JenaValve Trilogy received the CE Mark last year in the EU. The ALIGN-AR trial is underway for approval in the US, Grube said.
The J-valve Ausper is a spinoff of the J-valve, developed by JC Medical (China), which was acquired by Singapore-based firm Genesis MedTech in February2.
The J-valve gained approval from China's National Medical Products Administration (NMPA) in 2017 and for compassionate use in the US by the US Food and Drug Administration (FDA) in 2019.
J-valve Ausper is a porcine pericardial tri-leaflet valve with a nitinol short self-expanding frame that allows for transfemoral delivery and the 27-Fr sheathless delivery catheter features independently operated 3D rings, called nitinol claspers, that align with native sinuses, orienting the valve stent and capturing leaflets.
The VenusA-plus valve gained the NMPA's approval for use in China in 2020 and Thailand in 2021 by the Ministry of Public Health of Thailand.
Alternative Materials, Novel Techniques
For valve durability, alternative materials are rising as a golden prospect.

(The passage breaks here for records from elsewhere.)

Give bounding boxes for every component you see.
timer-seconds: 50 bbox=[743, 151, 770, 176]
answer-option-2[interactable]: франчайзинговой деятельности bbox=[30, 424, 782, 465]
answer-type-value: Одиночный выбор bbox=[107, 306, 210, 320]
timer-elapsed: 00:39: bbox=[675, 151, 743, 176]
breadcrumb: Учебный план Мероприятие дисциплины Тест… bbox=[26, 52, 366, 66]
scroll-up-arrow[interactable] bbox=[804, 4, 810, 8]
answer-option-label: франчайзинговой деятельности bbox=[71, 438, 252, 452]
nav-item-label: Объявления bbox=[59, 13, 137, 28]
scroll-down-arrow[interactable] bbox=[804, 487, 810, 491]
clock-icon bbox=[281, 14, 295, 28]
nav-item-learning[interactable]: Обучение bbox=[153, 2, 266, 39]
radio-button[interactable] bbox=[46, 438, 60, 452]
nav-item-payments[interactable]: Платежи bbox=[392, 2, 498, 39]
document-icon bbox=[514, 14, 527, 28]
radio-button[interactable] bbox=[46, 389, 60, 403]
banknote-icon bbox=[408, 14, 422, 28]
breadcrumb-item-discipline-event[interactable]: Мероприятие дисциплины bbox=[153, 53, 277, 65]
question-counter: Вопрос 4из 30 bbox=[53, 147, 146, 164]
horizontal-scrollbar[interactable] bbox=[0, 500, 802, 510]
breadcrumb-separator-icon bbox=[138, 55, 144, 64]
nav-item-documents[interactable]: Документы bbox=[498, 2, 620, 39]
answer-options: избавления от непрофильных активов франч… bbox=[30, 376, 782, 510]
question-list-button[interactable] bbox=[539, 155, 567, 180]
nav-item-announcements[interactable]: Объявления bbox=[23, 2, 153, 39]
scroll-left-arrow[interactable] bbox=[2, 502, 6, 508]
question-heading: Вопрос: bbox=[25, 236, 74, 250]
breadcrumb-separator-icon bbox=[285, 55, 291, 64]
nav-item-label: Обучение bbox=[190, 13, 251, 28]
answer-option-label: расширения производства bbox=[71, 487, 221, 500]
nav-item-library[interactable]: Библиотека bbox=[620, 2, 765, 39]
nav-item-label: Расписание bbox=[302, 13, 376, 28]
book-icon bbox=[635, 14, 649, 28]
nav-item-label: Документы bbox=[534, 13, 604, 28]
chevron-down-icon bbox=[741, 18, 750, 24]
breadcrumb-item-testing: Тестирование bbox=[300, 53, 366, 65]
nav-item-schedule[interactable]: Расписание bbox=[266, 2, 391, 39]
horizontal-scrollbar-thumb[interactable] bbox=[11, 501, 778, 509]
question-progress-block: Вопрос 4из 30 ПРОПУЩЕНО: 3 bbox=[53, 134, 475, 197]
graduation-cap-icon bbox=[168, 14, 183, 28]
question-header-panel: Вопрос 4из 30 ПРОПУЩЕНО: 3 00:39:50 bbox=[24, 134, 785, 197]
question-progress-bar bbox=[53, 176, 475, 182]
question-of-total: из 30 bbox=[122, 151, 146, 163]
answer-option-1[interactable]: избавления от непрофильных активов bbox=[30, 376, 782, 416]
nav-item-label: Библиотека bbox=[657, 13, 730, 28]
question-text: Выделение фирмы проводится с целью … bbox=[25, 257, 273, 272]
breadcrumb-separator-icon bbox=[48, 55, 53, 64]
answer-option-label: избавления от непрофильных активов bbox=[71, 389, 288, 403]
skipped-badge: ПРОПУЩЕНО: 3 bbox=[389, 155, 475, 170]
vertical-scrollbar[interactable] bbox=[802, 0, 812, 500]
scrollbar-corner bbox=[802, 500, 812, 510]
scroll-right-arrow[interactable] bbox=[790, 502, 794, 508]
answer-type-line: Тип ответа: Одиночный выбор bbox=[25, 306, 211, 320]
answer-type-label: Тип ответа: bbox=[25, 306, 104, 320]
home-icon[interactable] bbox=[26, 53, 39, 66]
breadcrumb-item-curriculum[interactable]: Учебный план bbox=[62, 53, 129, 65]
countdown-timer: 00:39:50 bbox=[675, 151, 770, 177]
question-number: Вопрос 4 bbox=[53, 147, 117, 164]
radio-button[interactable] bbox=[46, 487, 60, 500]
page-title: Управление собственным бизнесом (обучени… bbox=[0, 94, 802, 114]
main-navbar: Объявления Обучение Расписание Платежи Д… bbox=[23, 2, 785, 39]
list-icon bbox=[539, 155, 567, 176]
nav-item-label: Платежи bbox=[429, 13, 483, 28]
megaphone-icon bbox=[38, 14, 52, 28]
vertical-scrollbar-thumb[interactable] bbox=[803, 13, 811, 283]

"It's all about the leaflets and material science innovation, and we are hopeful for new bioprosthetic valve platforms with improved durability profiles," Grube said. "Major valves incorporating alternative material include Sapien X4, Tria and DurAVR."
Without using animal-sourced tissue, the Tria valve was designed for ease of access and created purely by robotic manufacturing, Grube said. "Studies on the surgical valve demonstrated accurate delivery, excellent hemodynamics at 90-days, no calcification and coronary re-access."
Incorporating new leaflet technology, the DurAVR valve was designed to mimic the natural shape of the aortic valve and restore hemodynamic function to "near-normal levels" for better coaptation and reduced leaflet stress.
"The valve's tissue is acellular and detoxified without glutaraldehyde or calcification through a novel tissue engineering process," Grube said. "The anti-calcification tissue engineering process, called ADAPT-TEP, creates acellular tissue for lowering immune response and removes DNA, phospholipids and alpha-gal epitope."
Other new techniques like the Leaflex AVRT, lithoplasty, BASILICA and ShortCut Catheter are also promising, he said.
"Aortic valve remodeling therapies, like the novel transfemoral transcatheter Leaflex Performer (Pi-Cardia; Israel) employing an aortic valve (AV) scoring mechanism, have improved AV flexibility and reduce stenosis in pre-clinical studies in surgically excised human valves and human feasibility experiences."
"Leaflex can help avoid or defer TAVR in younger patients who likely require multiple treatments including surgery, potentially helping sequence AVR strategies for younger AS patients."
The ShortCut Catheter ((Pi-Cardia; Israel) is a "simple" device that splits leaflets and potentially "opens the door to two significant indications for TAVR: splitting leaflets to enable valve-in-valve (ViV) and ‘tricuspidization' of BAVs pre-TAVR."
"As new techniques for lifetime AS management and usage of AV remodeling increase, TAVR newcomers are developing novel designs for valves with features like dry leaflet technology and PVL prevention," Grube said. "Tissue engineering concepts are also quickly evolving and may spark a future round of improved valve leaflet designs."